The principle is “not to ignore better public prices”, but the implementation path must be technology-neutral. This is also the insight from the U.S. reopening of Rule 611 roundtable: even in the highly concentrated U.S. stock market, order protection is being reconsidered for upgrades, and there can be no “one-size-fits-all” approach in cryptocurrency. ( U.S. Securities and Exchange Commission, Sidley )

So, what will the landing look like? Here’s a very “hands-on” picture for you to imagine:

  • You place an order on a compliant CEX/aggregator. The system first queries multiple venues/multiple chains/multiple pools, references private merged pricing, and accounts for fees, slippage, Gas, and expected final time for each candidate path; if a certain path has a better nominal price but does not meet finality/cost standards, the system clearly states the reasons and retains evidence.
  • The system selects a route with a better comprehensive net price that can be executed in a timely manner (splitting orders if necessary). If it does not route you to a better net price at that time, the subsequent report will highlight this in red, becoming a compliance risk point that must be explained or even compensated if audited.
  • You can see a concise execution report: optimal obtainable net price vs actual net price, path comparison, estimated vs actual slippage/fees, transaction time and on-chain finality. Even the most sensitive novices to “pinning” can determine: Am I being “priced down” here?

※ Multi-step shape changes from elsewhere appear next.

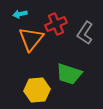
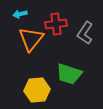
red cross: rotated 15 degrees clockwise
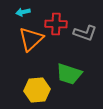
cyan arrow: moved 3 px right, 2 px up
red cross: rotated 10 degrees clockwise
gray L-shape: rotated 105 degrees counterclockwise
orange triangle: rotated 8 degrees clockwise
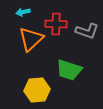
gray L-shape: moved 2 px right, 2 px up
green trapezoid: moved 4 px up
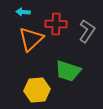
cyan arrow: rotated 16 degrees clockwise
gray L-shape: rotated 75 degrees counterclockwise
green trapezoid: moved 1 px left, 1 px down
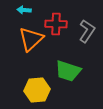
cyan arrow: moved 1 px right, 2 px up
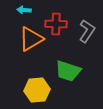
orange triangle: rotated 12 degrees clockwise
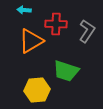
orange triangle: moved 2 px down
green trapezoid: moved 2 px left
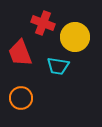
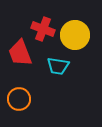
red cross: moved 6 px down
yellow circle: moved 2 px up
orange circle: moved 2 px left, 1 px down
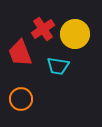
red cross: rotated 35 degrees clockwise
yellow circle: moved 1 px up
orange circle: moved 2 px right
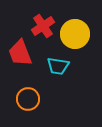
red cross: moved 3 px up
orange circle: moved 7 px right
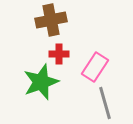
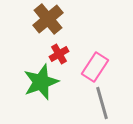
brown cross: moved 3 px left, 1 px up; rotated 28 degrees counterclockwise
red cross: rotated 30 degrees counterclockwise
gray line: moved 3 px left
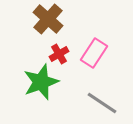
brown cross: rotated 8 degrees counterclockwise
pink rectangle: moved 1 px left, 14 px up
gray line: rotated 40 degrees counterclockwise
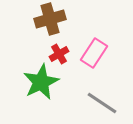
brown cross: moved 2 px right; rotated 32 degrees clockwise
green star: rotated 6 degrees counterclockwise
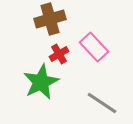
pink rectangle: moved 6 px up; rotated 76 degrees counterclockwise
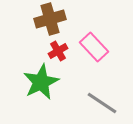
red cross: moved 1 px left, 3 px up
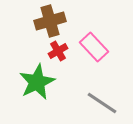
brown cross: moved 2 px down
green star: moved 4 px left
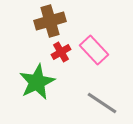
pink rectangle: moved 3 px down
red cross: moved 3 px right, 1 px down
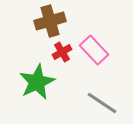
red cross: moved 1 px right
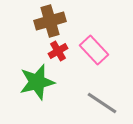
red cross: moved 4 px left, 1 px up
green star: rotated 12 degrees clockwise
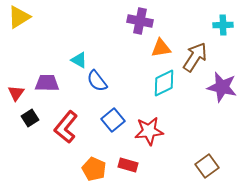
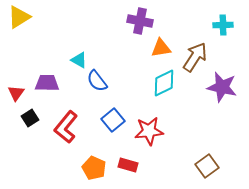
orange pentagon: moved 1 px up
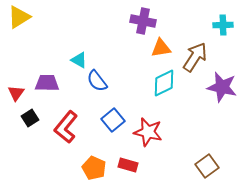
purple cross: moved 3 px right
red star: moved 1 px left, 1 px down; rotated 20 degrees clockwise
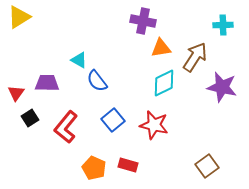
red star: moved 6 px right, 7 px up
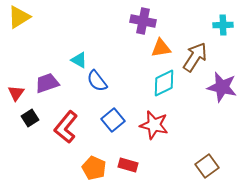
purple trapezoid: rotated 20 degrees counterclockwise
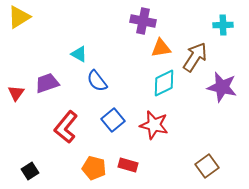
cyan triangle: moved 6 px up
black square: moved 53 px down
orange pentagon: rotated 10 degrees counterclockwise
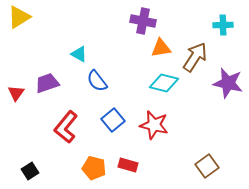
cyan diamond: rotated 40 degrees clockwise
purple star: moved 6 px right, 4 px up
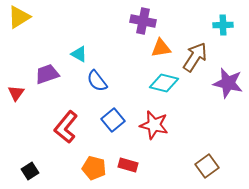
purple trapezoid: moved 9 px up
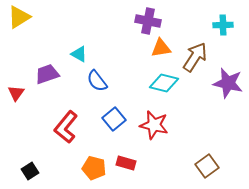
purple cross: moved 5 px right
blue square: moved 1 px right, 1 px up
red rectangle: moved 2 px left, 2 px up
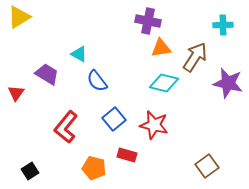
purple trapezoid: rotated 50 degrees clockwise
red rectangle: moved 1 px right, 8 px up
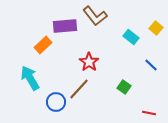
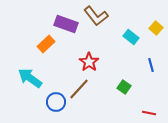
brown L-shape: moved 1 px right
purple rectangle: moved 1 px right, 2 px up; rotated 25 degrees clockwise
orange rectangle: moved 3 px right, 1 px up
blue line: rotated 32 degrees clockwise
cyan arrow: rotated 25 degrees counterclockwise
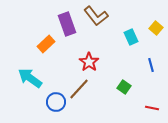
purple rectangle: moved 1 px right; rotated 50 degrees clockwise
cyan rectangle: rotated 28 degrees clockwise
red line: moved 3 px right, 5 px up
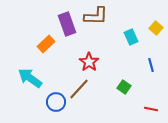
brown L-shape: rotated 50 degrees counterclockwise
red line: moved 1 px left, 1 px down
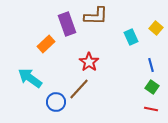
green square: moved 28 px right
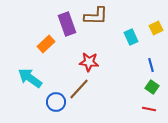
yellow square: rotated 24 degrees clockwise
red star: rotated 30 degrees counterclockwise
red line: moved 2 px left
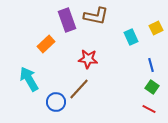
brown L-shape: rotated 10 degrees clockwise
purple rectangle: moved 4 px up
red star: moved 1 px left, 3 px up
cyan arrow: moved 1 px left, 1 px down; rotated 25 degrees clockwise
red line: rotated 16 degrees clockwise
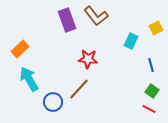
brown L-shape: rotated 40 degrees clockwise
cyan rectangle: moved 4 px down; rotated 49 degrees clockwise
orange rectangle: moved 26 px left, 5 px down
green square: moved 4 px down
blue circle: moved 3 px left
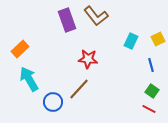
yellow square: moved 2 px right, 11 px down
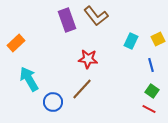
orange rectangle: moved 4 px left, 6 px up
brown line: moved 3 px right
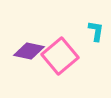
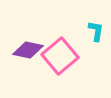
purple diamond: moved 1 px left, 1 px up
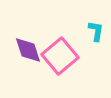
purple diamond: rotated 60 degrees clockwise
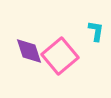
purple diamond: moved 1 px right, 1 px down
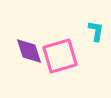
pink square: rotated 24 degrees clockwise
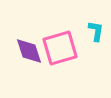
pink square: moved 8 px up
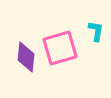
purple diamond: moved 3 px left, 6 px down; rotated 24 degrees clockwise
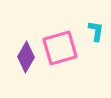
purple diamond: rotated 24 degrees clockwise
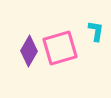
purple diamond: moved 3 px right, 6 px up
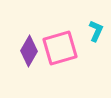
cyan L-shape: rotated 15 degrees clockwise
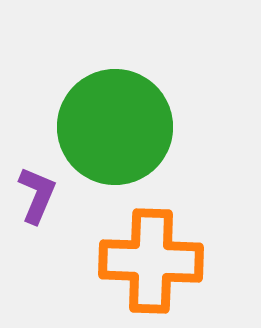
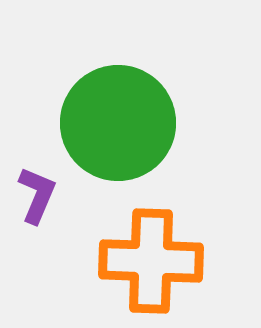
green circle: moved 3 px right, 4 px up
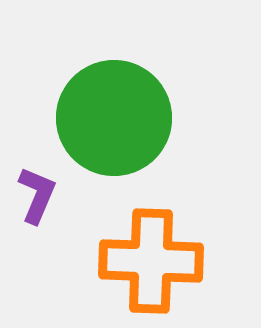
green circle: moved 4 px left, 5 px up
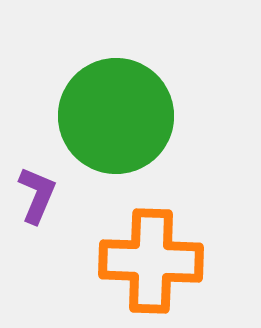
green circle: moved 2 px right, 2 px up
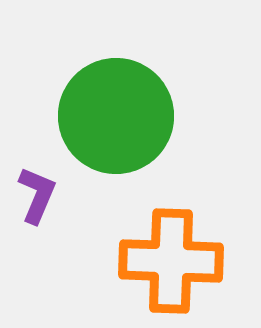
orange cross: moved 20 px right
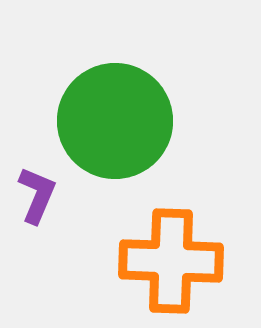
green circle: moved 1 px left, 5 px down
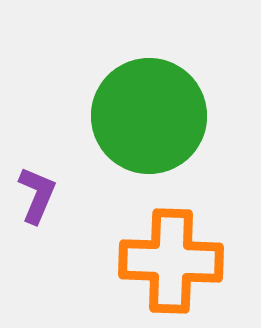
green circle: moved 34 px right, 5 px up
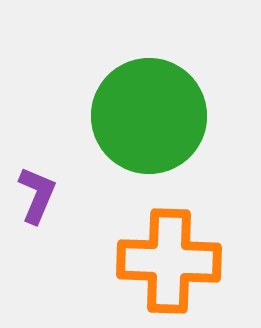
orange cross: moved 2 px left
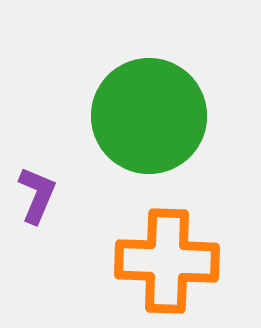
orange cross: moved 2 px left
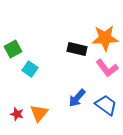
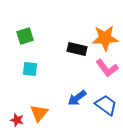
green square: moved 12 px right, 13 px up; rotated 12 degrees clockwise
cyan square: rotated 28 degrees counterclockwise
blue arrow: rotated 12 degrees clockwise
red star: moved 6 px down
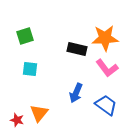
blue arrow: moved 1 px left, 5 px up; rotated 30 degrees counterclockwise
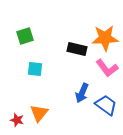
cyan square: moved 5 px right
blue arrow: moved 6 px right
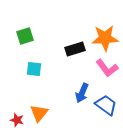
black rectangle: moved 2 px left; rotated 30 degrees counterclockwise
cyan square: moved 1 px left
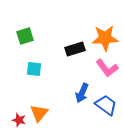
red star: moved 2 px right
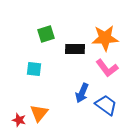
green square: moved 21 px right, 2 px up
black rectangle: rotated 18 degrees clockwise
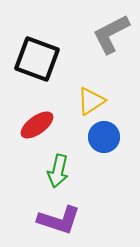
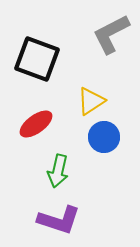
red ellipse: moved 1 px left, 1 px up
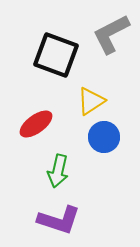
black square: moved 19 px right, 4 px up
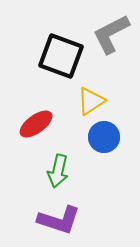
black square: moved 5 px right, 1 px down
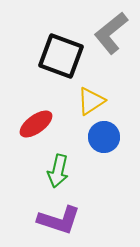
gray L-shape: moved 1 px up; rotated 12 degrees counterclockwise
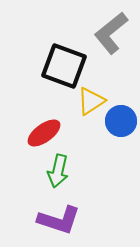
black square: moved 3 px right, 10 px down
red ellipse: moved 8 px right, 9 px down
blue circle: moved 17 px right, 16 px up
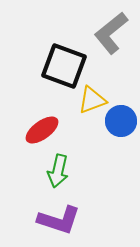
yellow triangle: moved 1 px right, 1 px up; rotated 12 degrees clockwise
red ellipse: moved 2 px left, 3 px up
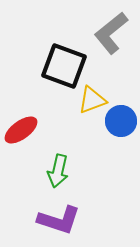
red ellipse: moved 21 px left
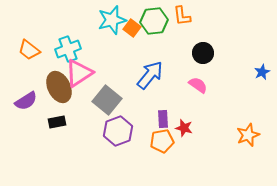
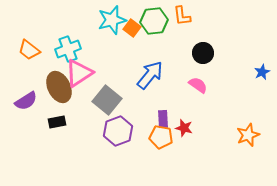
orange pentagon: moved 1 px left, 4 px up; rotated 20 degrees clockwise
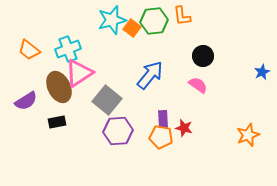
black circle: moved 3 px down
purple hexagon: rotated 16 degrees clockwise
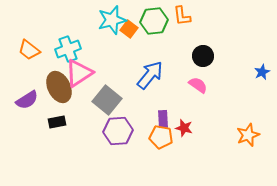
orange square: moved 3 px left, 1 px down
purple semicircle: moved 1 px right, 1 px up
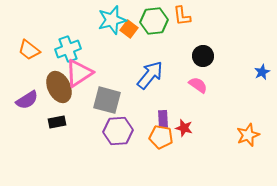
gray square: rotated 24 degrees counterclockwise
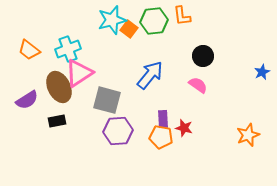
black rectangle: moved 1 px up
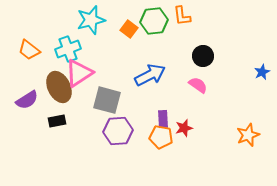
cyan star: moved 21 px left
blue arrow: rotated 24 degrees clockwise
red star: rotated 30 degrees counterclockwise
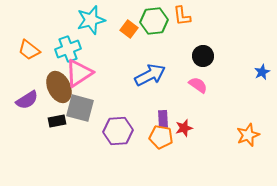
gray square: moved 27 px left, 8 px down
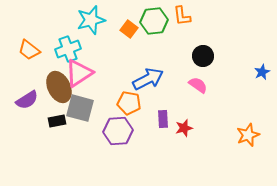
blue arrow: moved 2 px left, 4 px down
orange pentagon: moved 32 px left, 34 px up
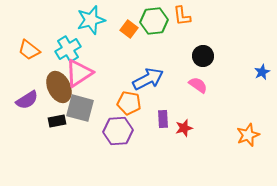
cyan cross: rotated 10 degrees counterclockwise
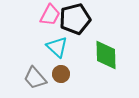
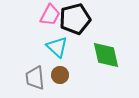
green diamond: rotated 12 degrees counterclockwise
brown circle: moved 1 px left, 1 px down
gray trapezoid: rotated 35 degrees clockwise
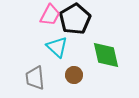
black pentagon: rotated 16 degrees counterclockwise
brown circle: moved 14 px right
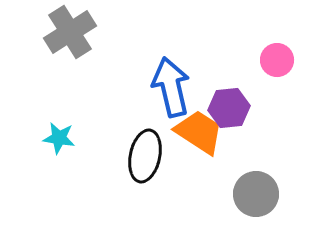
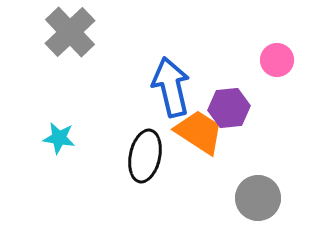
gray cross: rotated 12 degrees counterclockwise
gray circle: moved 2 px right, 4 px down
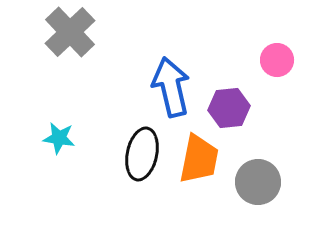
orange trapezoid: moved 27 px down; rotated 68 degrees clockwise
black ellipse: moved 3 px left, 2 px up
gray circle: moved 16 px up
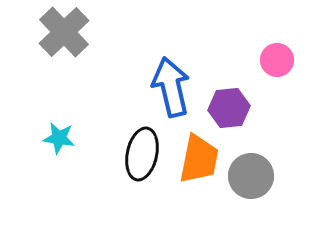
gray cross: moved 6 px left
gray circle: moved 7 px left, 6 px up
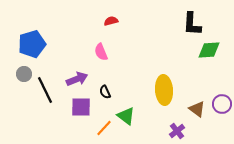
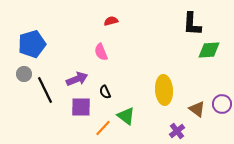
orange line: moved 1 px left
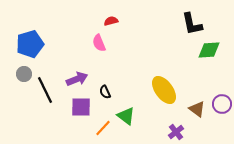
black L-shape: rotated 15 degrees counterclockwise
blue pentagon: moved 2 px left
pink semicircle: moved 2 px left, 9 px up
yellow ellipse: rotated 32 degrees counterclockwise
purple cross: moved 1 px left, 1 px down
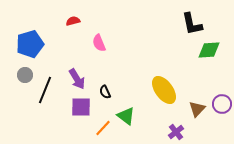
red semicircle: moved 38 px left
gray circle: moved 1 px right, 1 px down
purple arrow: rotated 80 degrees clockwise
black line: rotated 48 degrees clockwise
brown triangle: rotated 36 degrees clockwise
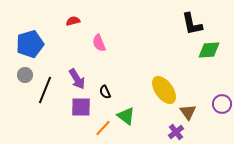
brown triangle: moved 9 px left, 3 px down; rotated 18 degrees counterclockwise
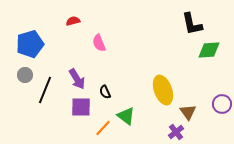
yellow ellipse: moved 1 px left; rotated 16 degrees clockwise
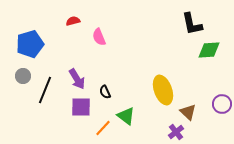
pink semicircle: moved 6 px up
gray circle: moved 2 px left, 1 px down
brown triangle: rotated 12 degrees counterclockwise
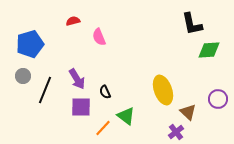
purple circle: moved 4 px left, 5 px up
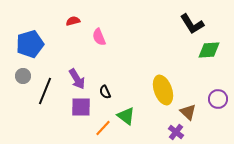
black L-shape: rotated 20 degrees counterclockwise
black line: moved 1 px down
purple cross: rotated 14 degrees counterclockwise
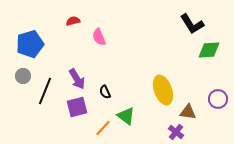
purple square: moved 4 px left; rotated 15 degrees counterclockwise
brown triangle: rotated 36 degrees counterclockwise
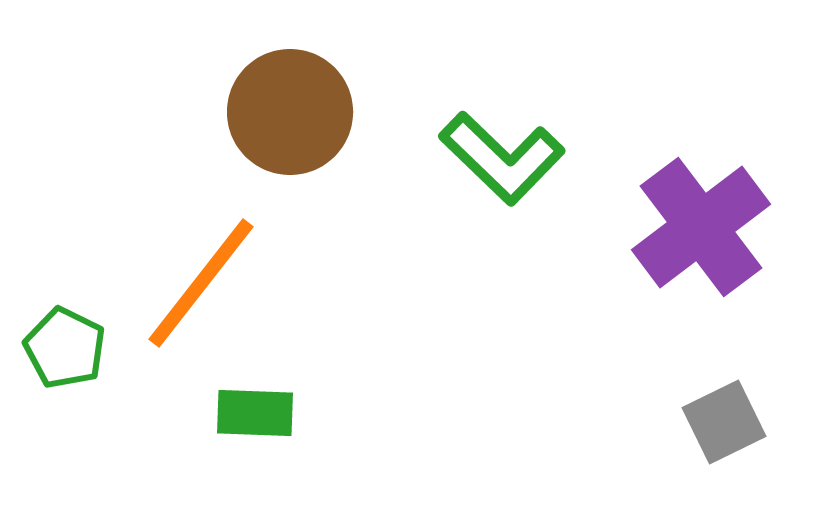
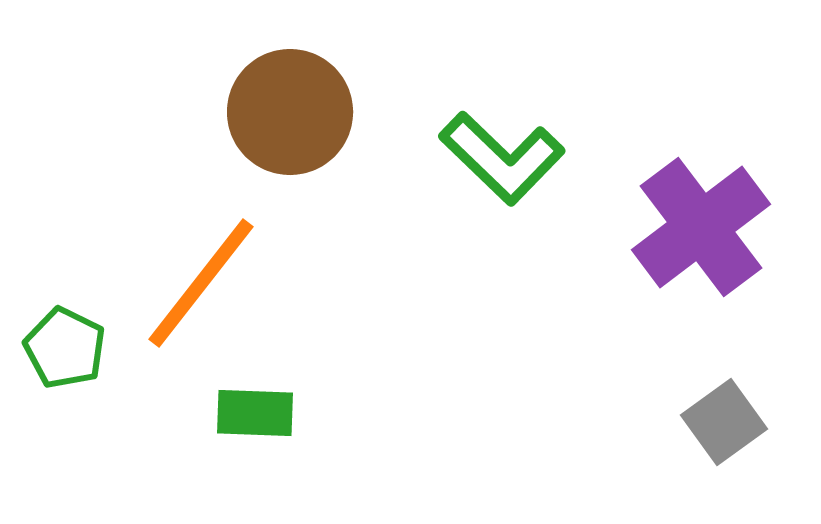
gray square: rotated 10 degrees counterclockwise
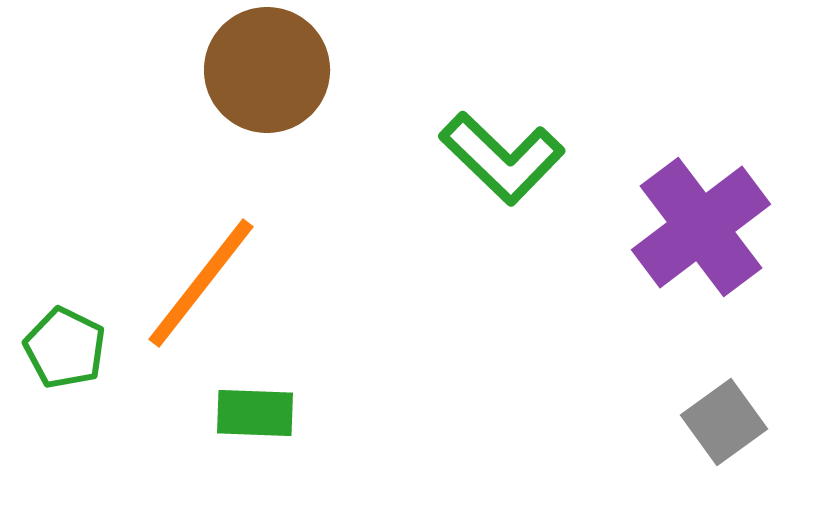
brown circle: moved 23 px left, 42 px up
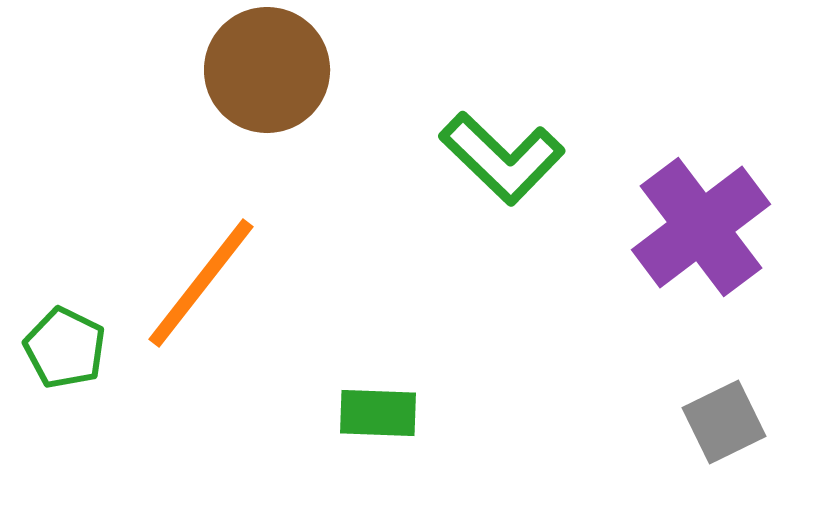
green rectangle: moved 123 px right
gray square: rotated 10 degrees clockwise
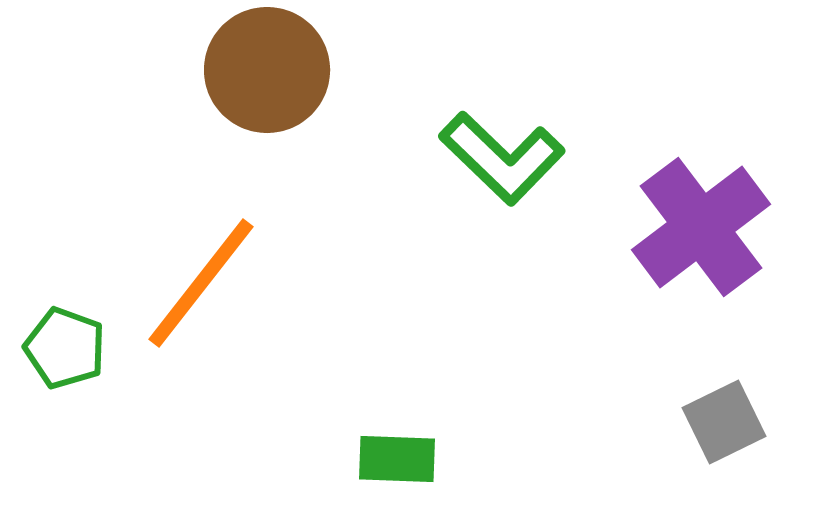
green pentagon: rotated 6 degrees counterclockwise
green rectangle: moved 19 px right, 46 px down
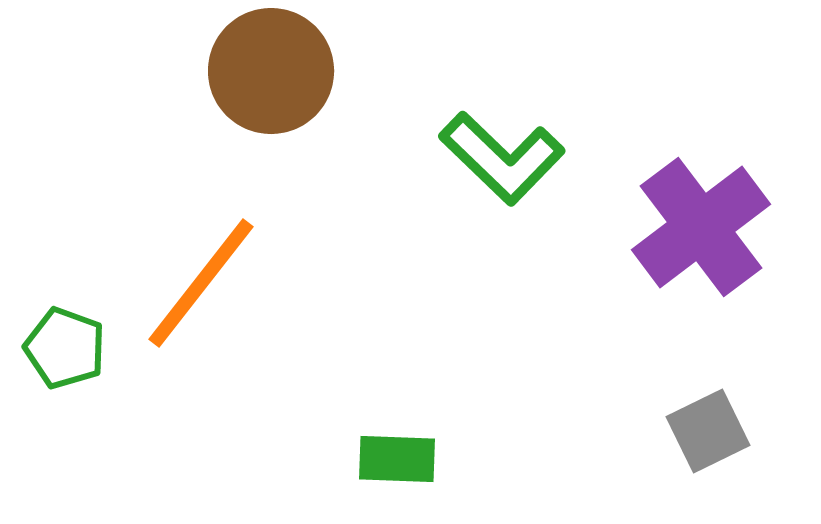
brown circle: moved 4 px right, 1 px down
gray square: moved 16 px left, 9 px down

Finally, let's clarify the “worry point”:

  • “Is it impossible without a global NBBO?” Not necessary. MiCA has already applied the principle of “best execution” to crypto asset service providers (CASP), emphasizing multiple dimensions such as price, cost, speed, execution/settlement possibilities; the self-certification + random inspection tradition of U.S. stocks can also be utilized. By using the merged price bands of multiple companies + auditing reconciliation, a “consensus price band” can be established, rather than forcing a “central price band”. (esma.europa.eu, FINRA)

  • “Will there still be slippage if there is MEV on-chain?” This is precisely the issue that protocols like UniswapX (as shown in the image above) aim to solve: MEV protection, zero-cost failure, cross-source bidding, and returning the margins originally taken by “miners/ordering” as price improvement as much as possible. You can think of it as a “technical version of order protection.” (Uniswap documentation, Uniswap)

In conclusion, in one sentence:

In the cryptocurrency space, implementing “anti-piercing” is not about copying the mechanical rules of the U.S. stock market, but rather anchoring to principles and obligations at the level of MiCA/FINRA. This should combine private merger pricing and on-chain verifiable “best execution proof,” starting from the same regulatory fence and gradually expanding outward. As long as we turn the commitment that “better publicly available prices cannot be ignored” into an auditable and accountable promise, even without a “global bus,” we can mitigate the harm of “pinning” and try to recover every cent that retail investors are entitled to from the system.

Conclusion | Turning “Best Price” from a Slogan into a System

The cryptocurrency market is not lacking in smart codes; what is lacking is a bottom line that everyone must abide by.

Prohibiting trading penetration is not about tying up the market, but about clarifying responsibilities and rights: the platform should either send you to a better net price or provide verifiable reasons and evidence. This is not “restricting innovation”; rather, it paves the way for innovation—when price discovery is fairer and execution is more transparent, truly efficient technologies and products will be amplified.

Stop treating “pinning” as the fate of the market. What we need is a technically neutral, verifiable results, and layered approach to a crypto version of “order protection.” Turn “better prices” from a possibility into an auditable commitment.

Only better prices “must not be ignored” for the crypto market to be considered mature.